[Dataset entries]
┏━━
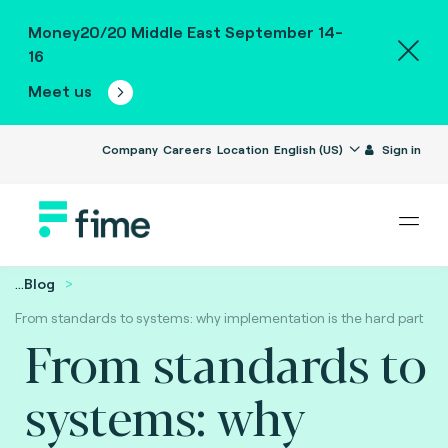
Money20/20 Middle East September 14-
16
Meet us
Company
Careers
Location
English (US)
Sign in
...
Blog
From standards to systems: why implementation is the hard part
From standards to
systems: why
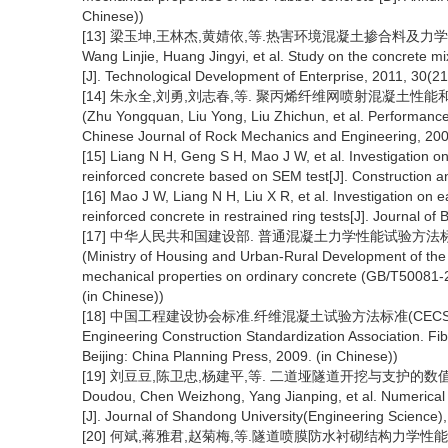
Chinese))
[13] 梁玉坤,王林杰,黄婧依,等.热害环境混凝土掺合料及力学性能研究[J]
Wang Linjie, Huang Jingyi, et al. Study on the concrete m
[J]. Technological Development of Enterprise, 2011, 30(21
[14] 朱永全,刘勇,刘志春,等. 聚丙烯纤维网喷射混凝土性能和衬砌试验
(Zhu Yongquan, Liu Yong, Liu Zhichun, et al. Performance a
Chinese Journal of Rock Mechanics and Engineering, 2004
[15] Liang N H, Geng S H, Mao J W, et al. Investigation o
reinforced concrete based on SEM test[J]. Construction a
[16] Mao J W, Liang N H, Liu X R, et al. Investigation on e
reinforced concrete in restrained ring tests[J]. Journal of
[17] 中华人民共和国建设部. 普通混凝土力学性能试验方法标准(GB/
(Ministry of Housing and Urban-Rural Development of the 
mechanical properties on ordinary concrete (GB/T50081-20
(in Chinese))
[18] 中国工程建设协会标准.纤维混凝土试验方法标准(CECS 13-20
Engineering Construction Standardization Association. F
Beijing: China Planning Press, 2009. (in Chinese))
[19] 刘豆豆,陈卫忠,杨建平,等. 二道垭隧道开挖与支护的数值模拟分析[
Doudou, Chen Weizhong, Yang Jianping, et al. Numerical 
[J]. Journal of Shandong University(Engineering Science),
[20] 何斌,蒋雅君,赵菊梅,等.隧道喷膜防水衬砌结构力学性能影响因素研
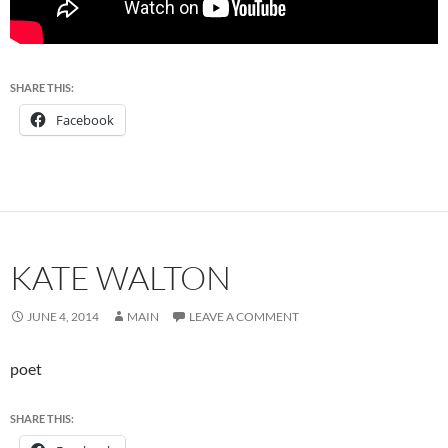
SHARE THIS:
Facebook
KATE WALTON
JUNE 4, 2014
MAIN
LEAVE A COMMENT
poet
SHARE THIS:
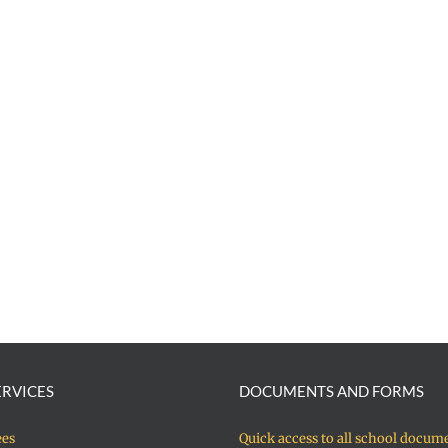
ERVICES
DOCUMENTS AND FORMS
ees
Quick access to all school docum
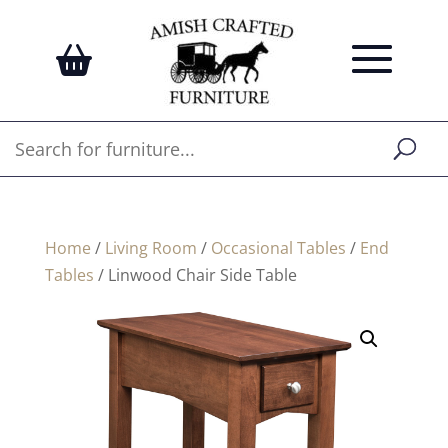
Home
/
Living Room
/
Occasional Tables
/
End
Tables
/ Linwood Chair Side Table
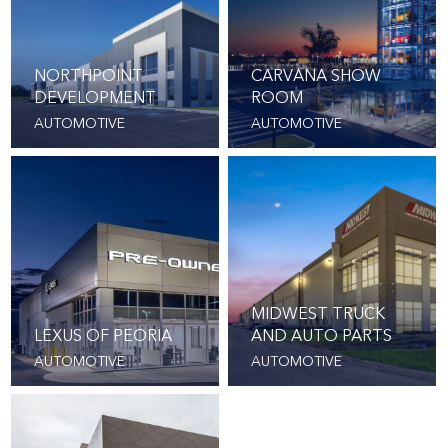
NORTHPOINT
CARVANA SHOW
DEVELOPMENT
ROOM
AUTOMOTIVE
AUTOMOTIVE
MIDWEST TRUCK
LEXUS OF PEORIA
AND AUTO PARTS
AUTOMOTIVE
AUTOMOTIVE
┗━━
Assignment
Could you find every line in the records above that has the string "From" and copy it?

Output
From standards to systems: why implementation is the hard part
From standards to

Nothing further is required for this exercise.